Remember this date – 28 February 1999. It should be ringed in the diary of anyone who may be concerned about the effect of the Financial Services and Marketing Bill.
This substantial document is aimed at addressing market confidence, public awareness, protection of consumers and a reduction of financial crime.
It gives the Financial Services Authority, which replaces all other regulatory bodies in the provision of financial services, a wide range of powers and functions.
The notion of protecting consumers cannot be argued with. But as with pension mis-selling, the increasing regulatory powers over providers of financial services are in danger of becoming unbalanced, so practicising accountants and independent financial advisers should take note.
Under the terms of the Bill, the FSA will have extensive powers to intervene in the business of authorised firms to correct any non-compliance, to contain continuing loss or risk of loss to consumers, secure redress for consumers, discipline those involved in misconduct, bring criminal proceedings for certain offences and impose civil fines for market abuse.
The language is that of carrot and stick. The FSA expects organisations to co-operate on a voluntary basis but will not hesitate to use its intervention powers where it considers this is appropriate.
It will ensure that losses are made good where consumers lose out, and ultimately there is a super-ombudsman to take complaints to, who replaces all other ombudsmen involved in financial services.
The government is concerned to give the impression, at least, that the FSA’s powers are transparent, proportionate and consistent.
This is particularly so in the case of the new ombudsman because of the danger that the FSA will turn out to be judge, jury and executioner.
With a likely limit of #100,000 on awards for financial loss, a new company will be set up and board members appointed in an operation employing between 250 and 400 staff on a budget of around #15-20 million.
The FSA’s approach to date has been to tar the good along with the bad and involve the public in a campaign that has as much to do with raising the profile of the regulators as it has to do with the problem of pensions mis-selling.

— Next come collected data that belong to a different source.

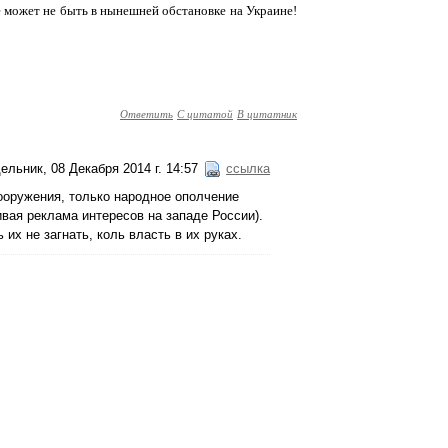
не может не быть в нынешней обстановке на Украине!
Ответить
С цитатой
В цитатник
ельник, 08 Декабря 2014 г. 14:57
ссылка
вооружения, только народное ополчение
вая реклама интересов на западе России).
 их не загнать, коль власть в их руках.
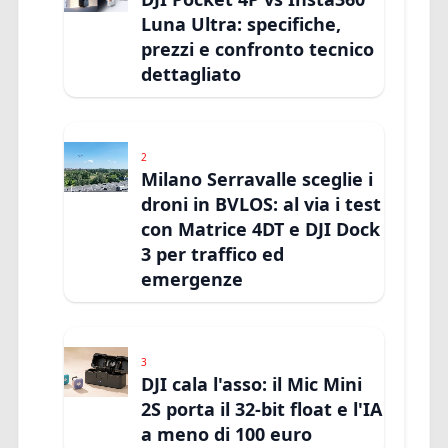
Luna Ultra: specifiche,
prezzi e confronto tecnico
dettagliato
2
Milano Serravalle sceglie i
droni in BVLOS: al via i test
con Matrice 4DT e DJI Dock
3 per traffico ed
emergenze
3
DJI cala l'asso: il Mic Mini
2S porta il 32-bit float e l'IA
a meno di 100 euro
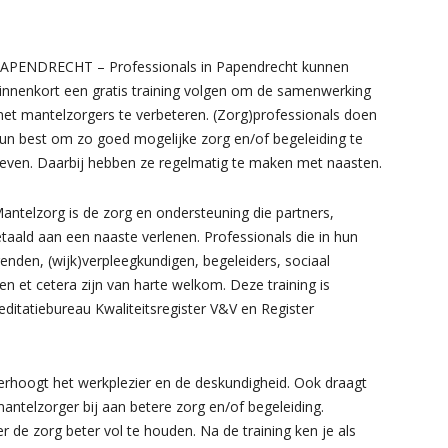
APENDRECHT – Professionals in Papendrecht kunnen
innenkort een gratis training volgen om de samenwerking
et mantelzorgers te verbeteren. (Zorg)professionals doen
un best om zo goed mogelijke zorg en/of begeleiding te
even. Daarbij hebben ze regelmatig te maken met naasten.
antelzorg is de zorg en ondersteuning die partners,
taald aan een naaste verlenen. Professionals die in hun
den, (wijk)verpleegkundigen, begeleiders, sociaal
 et cetera zijn van harte welkom. Deze training is
reditatiebureau Kwaliteitsregister V&V en Register
rhoogt het werkplezier en de deskundigheid. Ook draagt
ntelzorger bij aan betere zorg en/of begeleiding.
 de zorg beter vol te houden. Na de training ken je als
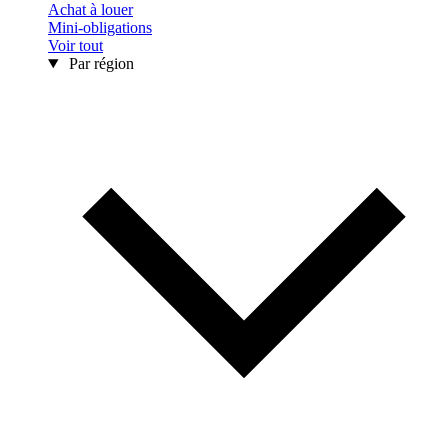
Achat à louer
Mini-obligations
Voir tout
Par région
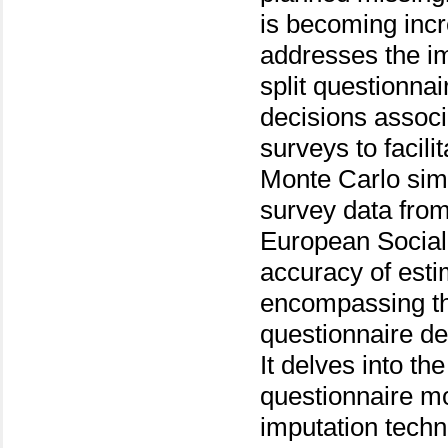
is becoming incr
addresses the im
split questionna
decisions assoc
surveys to facili
Monte Carlo simu
survey data fro
European Social
accuracy of esti
encompassing the
questionnaire de
It delves into the
questionnaire mo
imputation techn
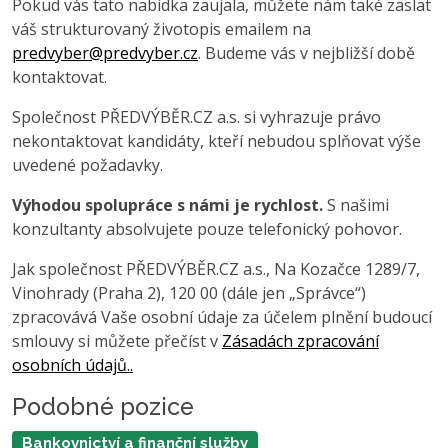
Pokud vás tato nabídka zaujala, můžete nám také zaslat
váš strukturovaný životopis emailem na
predvyber@predvyber.cz
. Budeme vás v nejbližší době
kontaktovat.
Společnost PŘEDVÝBĚR.CZ a.s. si vyhrazuje právo
nekontaktovat kandidáty, kteří nebudou splňovat výše
uvedené požadavky.
Výhodou spolupráce s námi je rychlost.
S našimi
konzultanty absolvujete pouze telefonický pohovor.
Jak společnost PŘEDVÝBĚR.CZ a.s., Na Kozačce 1289/7,
Vinohrady (Praha 2), 120 00 (dále jen „Správce“)
zpracovává Vaše osobní údaje za účelem plnění budoucí
smlouvy si můžete přečíst v
Zásadách zpracování
osobních údajů..
Podobné pozice
Bankovnictví a finanční služby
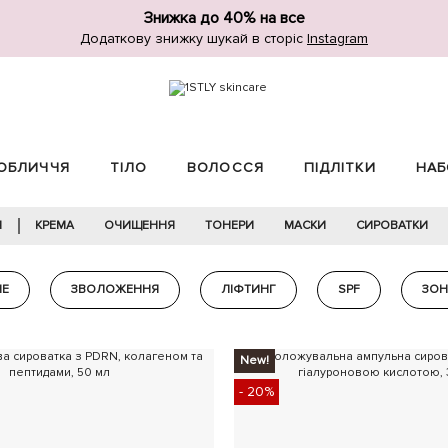
Знижка до 40% на все
Додаткову знижку шукай в сторіс
Instagram
ОБЛИЧЧЯ
ТІЛО
ВОЛОССЯ
ПІДЛІТКИ
НАБ
Я
КРЕМА
ОЧИЩЕННЯ
ТОНЕРИ
МАСКИ
СИРОВАТКИ
НЕ
ЗВОЛОЖЕННЯ
ЛІФТИНГ
SPF
ЗОН
New!
- 20%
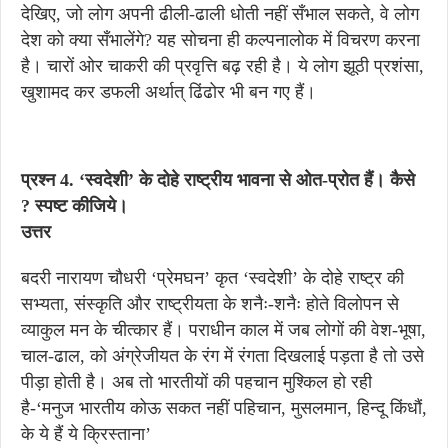
देखिए, जो लोग अपनी ढीली-ढाली धोती नहीं सँभाल सकते, वे लोग
देश को क्या सँभालेंगे? यह सोचना ही कल्पनालोक में विचरण करना
है। चारों ओर चाकरी की प्रवृत्ति बढ़ रही है। ये लोग झूठी प्रशंसा,
खुशामद कर डफली अर्थात् ढिंढोर भी बन गए हैं।
प्रश्न 4. ‘स्वदेशी’ के दोहे राष्ट्रीय भावना से ओत-प्रोत हैं। कैसे
? स्पष्ट कीजिये।
उत्तर
बदरी नारायण चौधरी ‘प्रेमघन’ कृत ‘स्वदेशी’ के दोहे राष्ट्र की
सभ्यता, संस्कृति और राष्ट्रीयता के शनैः-शनैः होते विलोपन से
व्याकुल मन के चीत्कार हैं। पराधीन काल में जब लोगों की वेश-भूषा,
चाल-ढाल, को अंग्रेजीयत के रंग में रंगता दिखलाई पड़ता है तो उसे
पीड़ा होती है। अब तो भारतीयों की पहचान मुश्किल हो रही
है-‘मनुज भारतीय कोऊ सकत नहीं पहिचान, मुसलमान, हिन्दू किंधौं,
के ये हैं ये क्रिस्ताना’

Similar principles are adopted in the present proposals for the wider regulation of the financial services sector, but at least the FSA is inviting comments on the consultation papers it has issued relating to intervention, investigations, redress, discipline, market misconduct and the FSA decision-making process.
If you wish to make representations, you should look at the relevant consultation paper, but do not miss the 28 February deadline if you are concerned about any of the above mentioned and wish to be heard.